I’d love to ditch XP completely, but I still have a few things that I need windows for. My master plan is to run FC5 as the primary OS and use XP in a Parallels virtual machine. I’ve messed around with Parallels before on ancient history PC hardware (400MHz PIII, 384Mb) and found it pretty impressive. I’m keeping my fingers crossed that it will be pretty snappy on my newer (but not brand new…) 2.8Ghz 1Gb machine.
FC5 doesn’t happen to be on the Parallels supported host OS list. But, I’ve conquered that problem before. All it took on my last attempt was using yum to grab kernel source (and update QT, I think) and using rpm with some arguments to skip some spurious dependencies.

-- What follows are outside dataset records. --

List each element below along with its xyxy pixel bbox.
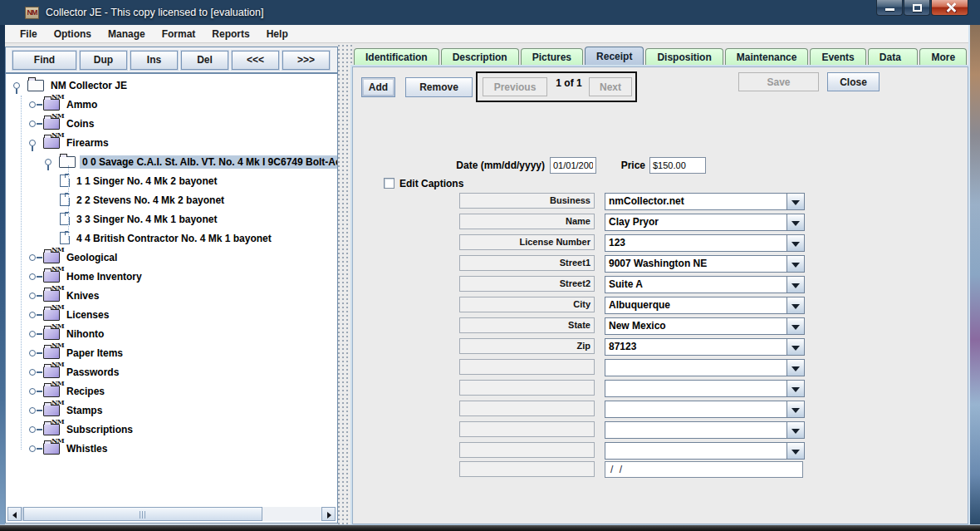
minimize-button[interactable] (876, 0, 903, 16)
panel-splitter[interactable] (338, 43, 352, 524)
chevron-down-icon[interactable] (786, 401, 804, 417)
menu-format[interactable]: Format (154, 25, 204, 43)
tree-node-passwords[interactable]: NMPasswords (6, 362, 337, 381)
caption-field-city[interactable]: City (459, 297, 595, 312)
tree-collapsed-handle-icon[interactable] (28, 425, 42, 434)
tab-disposition[interactable]: Disposition (645, 48, 723, 66)
chevron-down-icon[interactable] (786, 443, 804, 459)
tree-node-paper-items[interactable]: NMPaper Items (6, 343, 337, 362)
menu-help[interactable]: Help (258, 25, 296, 43)
tab-events[interactable]: Events (810, 48, 865, 66)
caption-field-empty[interactable] (459, 442, 595, 458)
tree-node-home-inventory[interactable]: NMHome Inventory (6, 267, 337, 286)
tree-node-0-0-savage-c-a-i-st-alb-vt-n[interactable]: 0 0 Savage C.A.I. St. Alb. VT. No. 4 Mk … (6, 152, 337, 171)
tree-node-stamps[interactable]: NMStamps (6, 401, 337, 420)
tree-node-licenses[interactable]: NMLicenses (6, 305, 337, 324)
tree-node-whistles[interactable]: NMWhistles (6, 439, 337, 458)
tree-node-4-4-british-contractor-no-4-[interactable]: 4 4 British Contractor No. 4 Mk 1 bayone… (6, 229, 337, 248)
toolbar-button-dup[interactable]: Dup (80, 51, 127, 70)
menu-reports[interactable]: Reports (203, 25, 257, 43)
toolbar-button-del[interactable]: Del (181, 51, 228, 70)
save-button[interactable]: Save (738, 72, 819, 91)
tree-node-nm-collector-je[interactable]: NM Collector JE (6, 76, 337, 95)
tree-collapsed-handle-icon[interactable] (28, 253, 42, 262)
caption-field-empty[interactable] (459, 461, 595, 477)
caption-field-empty[interactable] (459, 401, 595, 416)
caption-field-empty[interactable] (459, 421, 595, 437)
combo-empty[interactable] (605, 359, 805, 376)
tree-collapsed-handle-icon[interactable] (28, 368, 42, 376)
tab-maintenance[interactable]: Maintenance (725, 48, 809, 66)
toolbar-button-ins[interactable]: Ins (130, 51, 178, 70)
tree-collapsed-handle-icon[interactable] (28, 101, 42, 109)
tree-expanded-handle-icon[interactable] (28, 139, 42, 147)
tab-receipt[interactable]: Receipt (585, 47, 644, 66)
caption-field-street1[interactable]: Street1 (459, 255, 595, 271)
scroll-left-icon[interactable] (7, 507, 22, 521)
tree-collapsed-handle-icon[interactable] (28, 387, 42, 396)
price-input[interactable] (649, 157, 706, 174)
tree-expanded-handle-icon[interactable] (12, 81, 26, 90)
combo-city[interactable]: Albuquerque (605, 297, 805, 314)
chevron-down-icon[interactable] (786, 422, 804, 438)
combo-name[interactable]: Clay Pryor (605, 214, 805, 231)
toolbar-button-empty[interactable]: <<< (232, 51, 279, 70)
caption-field-state[interactable]: State (459, 317, 595, 333)
caption-field-zip[interactable]: Zip (459, 338, 595, 354)
combo-street2[interactable]: Suite A (605, 276, 805, 293)
remove-button[interactable]: Remove (405, 77, 473, 97)
caption-field-empty[interactable] (459, 380, 595, 396)
combo-business[interactable]: nmCollector.net (605, 193, 805, 210)
tree-collapsed-handle-icon[interactable] (28, 292, 42, 300)
toolbar-button-empty[interactable]: >>> (282, 51, 330, 70)
tab-more[interactable]: More (919, 48, 967, 66)
tree-collapsed-handle-icon[interactable] (28, 311, 42, 319)
combo-empty[interactable] (605, 442, 805, 460)
tab-description[interactable]: Description (441, 48, 519, 66)
chevron-down-icon[interactable] (786, 235, 804, 251)
combo-state[interactable]: New Mexico (605, 317, 805, 335)
tree-collapsed-handle-icon[interactable] (28, 330, 42, 338)
caption-field-street2[interactable]: Street2 (459, 276, 595, 292)
caption-field-business[interactable]: Business (459, 193, 595, 209)
tab-data-sheet[interactable]: Data Sheet (868, 48, 919, 66)
tree-node-3-3-singer-no-4-mk-1-bayonet[interactable]: 3 3 Singer No. 4 Mk 1 bayonet (6, 209, 337, 229)
date-input[interactable] (550, 157, 596, 174)
tree-node-2-2-stevens-no-4-mk-2-bayone[interactable]: 2 2 Stevens No. 4 Mk 2 bayonet (6, 190, 337, 209)
scroll-right-icon[interactable] (321, 507, 336, 521)
chevron-down-icon[interactable] (786, 194, 804, 209)
tree-collapsed-handle-icon[interactable] (28, 120, 42, 128)
tree-node-1-1-singer-no-4-mk-2-bayonet[interactable]: 1 1 Singer No. 4 Mk 2 bayonet (6, 171, 337, 190)
combo-empty[interactable] (605, 380, 805, 397)
caption-field-license-number[interactable]: License Number (459, 234, 595, 250)
chevron-down-icon[interactable] (786, 277, 804, 293)
maximize-button[interactable] (904, 0, 930, 16)
chevron-down-icon[interactable] (786, 256, 804, 272)
edit-captions-checkbox[interactable] (384, 178, 394, 189)
tree-node-firearms[interactable]: NMFirearms (6, 133, 337, 152)
combo-empty[interactable] (605, 401, 805, 418)
close-button[interactable]: Close (827, 72, 880, 91)
tree-collapsed-handle-icon[interactable] (28, 445, 42, 453)
caption-field-name[interactable]: Name (459, 214, 595, 229)
chevron-down-icon[interactable] (786, 339, 804, 355)
tree-node-knives[interactable]: NMKnives (6, 286, 337, 305)
menu-file[interactable]: File (12, 25, 46, 43)
tree-node-geological[interactable]: NMGeological (6, 248, 337, 267)
previous-button[interactable]: Previous (483, 77, 547, 96)
date-text-field[interactable]: / / (605, 461, 803, 478)
next-button[interactable]: Next (589, 77, 632, 96)
toolbar-button-find[interactable]: Find (12, 51, 76, 70)
tree-collapsed-handle-icon[interactable] (28, 273, 42, 281)
tree-expanded-handle-icon[interactable] (44, 158, 57, 166)
tree-node-subscriptions[interactable]: NMSubscriptions (6, 420, 337, 439)
tree-node-nihonto[interactable]: NMNihonto (6, 324, 337, 343)
chevron-down-icon[interactable] (786, 318, 804, 334)
tree-node-coins[interactable]: NMCoins (6, 114, 337, 133)
menu-options[interactable]: Options (46, 25, 100, 43)
add-button[interactable]: Add (361, 77, 395, 97)
tree-node-ammo[interactable]: NMAmmo (6, 95, 337, 114)
menu-manage[interactable]: Manage (100, 25, 154, 43)
caption-field-empty[interactable] (459, 359, 595, 375)
tree-collapsed-handle-icon[interactable] (28, 406, 42, 415)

I tried the same recipe again on this new FC5 install and ran into some problems. First, I couldn’t remember the exact yum command line to grab the kernel source. I thought I had a bookmark for some details along these lines, but I couldn’t track it down either. After some fervent Googling, and messing around, I figured out that the yum already grabbed the kernel source I wanted, but it was the latest version and not the stuff for the older kernel I was actually running (I can probably elaborate on the versions, if any one actually cares).
So, I yum updated the kernel. That was pretty straight forward. I restarted and picked the new kernel option. Nuts, it appears to go down in flames about 10 lines in to the boot process. Something about ata1 not responding. My guess is that some other kernel related dependencies are now out of whack. So, I reboot back into the old kernel and do the mother update ‘yum update’. Yikes, 929Mb of stuff to download. Gonna let that one go over night.
I checked in this morning and the update completed successfully; that’s pretty impressive in it self. I can’t recall ever updating that much at one time and not having something minor blow up along the way. So, I restarted again and picked the new kernel option.
Grr. Same ata1 not responding message. I walked away from the computer for a few minutes and was pleasantly surprised to see the Fedora login page when I returned. Guess it was a recoverable time out issue, despite all the scary messages.
As my last action in this session, I ran the parallels config script again. This time, it find the kernel source no problem and went on about its merry way compiling.
This evening, I’ll finish setting it and try to get XP installed. I’m sure that it’ll be another 4 hour affair. But, as soon as I get it up to date, I’m gonna burn its associated virtual machine file to dvd. So, in the future, I don’t need to reinstall from scratch. That’ll be heaven if I work out all the details…
Monday, I took a day off to concentrate on some chores that never seem to make it off my to do list. On of which was replacing the OS harddrive in my primary PC at home before its impending failure.
Starting with a brand new 120Gb ide drive, I figured it would be best to do a dual boot between XP and Fedora Core 5. So, I started by installing XP and allocating it 30Gb. 4 hours and later (suffering throught sp2 + all updates since) and 10 (no kidding!) reboots later, it was ready to roll.
So, next I put in the FC5 dvd. after little headscratching, I figured out the custom partition tool (100Mb boot, 2Gb swap, 30Gb root, 50Gb data.) 20 minutes later (oh yeah, dvd install is the way to go) and 1 reboot later, I thought I was ready to go. Doh, Fedora wasn’t on the GRUB boot menu? It kicked over to XP after a few seconds. Oh well, at least I didn’t break the XP install.
That was Monday night… Yesterday morning I was going to check my mail and noticed that my machine rebooted (more XP updates). I’ve got a quirk that I get I BIOS error message every time I boot about a drive being missing because my BIOS backup battery is dead. So, I hit the F1 to continue and noticed that FC5 grub entry wasn’t missing, you just don’t see the OS selection list unless you hit escape to kill the default boot timer. Sweet.
Some final FC5 config questions and another reboot and things are looking good.